Because of that, she knows, somehow, even if that knowing has soft, undefined edges like the sky itself, that the darkness will not be her end, either. Indeed, it cannot even swallow her the way it did him, because of him.

It just might take the light awhile to spread through the vast, vast skies and filter through the crack in the ceiling, where maybe, then, she will see a door. 

Or maybe he is her door, and because she cannot see through him yet, there is the appearance of darkness.

Only time will tell. But she is not afraid of the darkness.

* * * * *

* It's been a hard week on my heart, friends - in a hard season that seems not to have an end. It's easier, somehow, to put it into words abstractly, and right now, that seems to be all that's needed.
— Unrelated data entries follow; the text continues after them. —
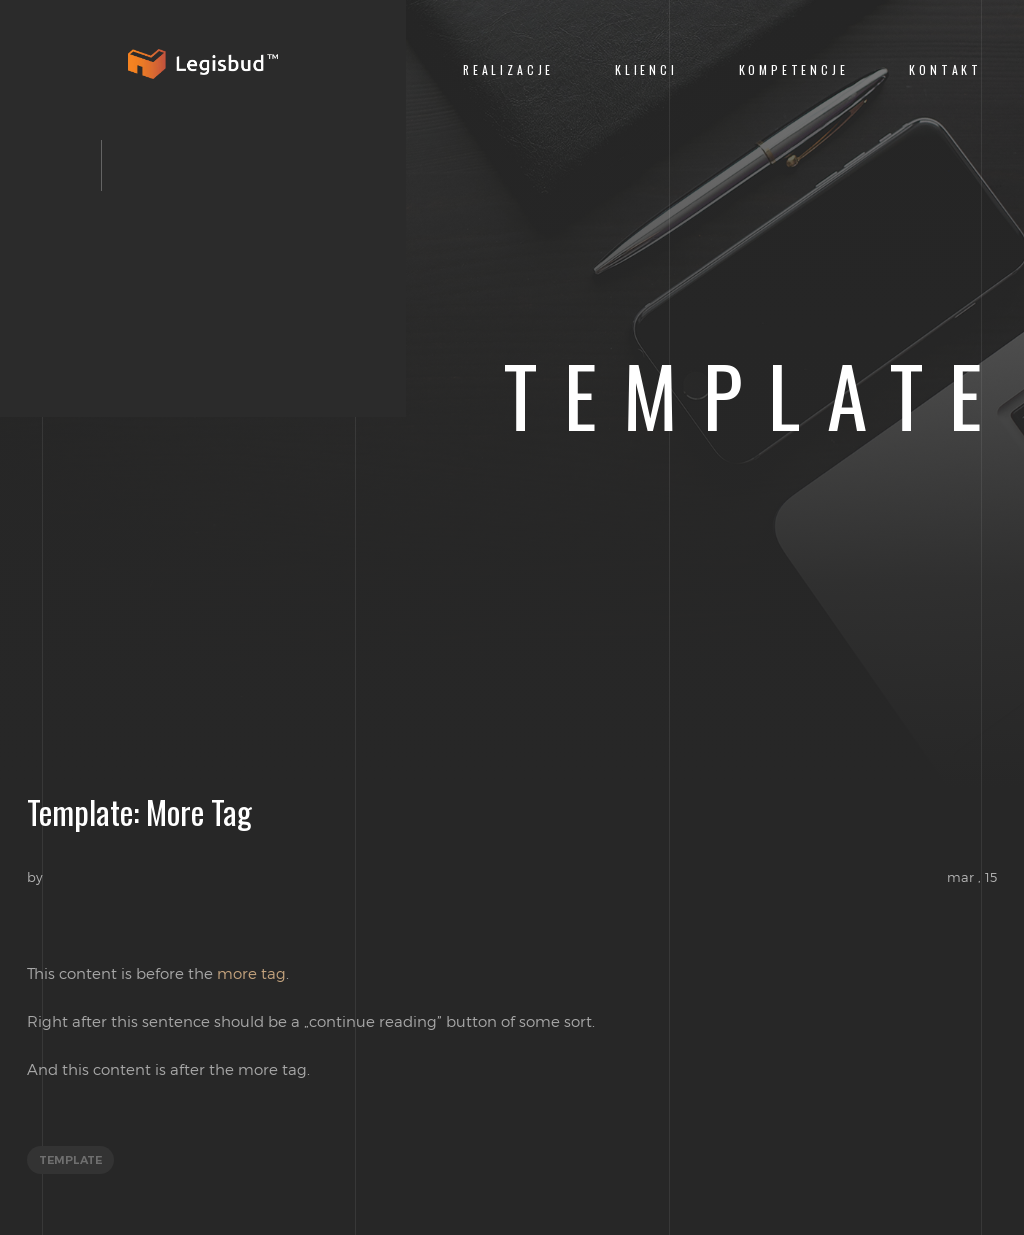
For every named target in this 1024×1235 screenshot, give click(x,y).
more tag (251, 973)
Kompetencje (794, 69)
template (70, 1160)
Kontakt (945, 69)
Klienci (646, 69)
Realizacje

It's not circumstances or any particular state of being I want to draw attention to, as much as this ongoing challenge to set before myself and readers the ups and downs of a story-in-process. The invitation for all of us to set aside pretense and be real, resisting the urge to wrap things up neatly. I'm beginning to wonder if that's not one of friendship's greatest gifts. 

* Also, the darkness I am referring to is in no way implying that all darknesses are to be surrendered to. Obviously, I do not wish to oversimplify the darkness for those who, in this state of despair, end their lives or live in self-destruction or despair. I only wish to push back on the idea that the darkness that comes and goes in our experience of being human is to be feared or denied.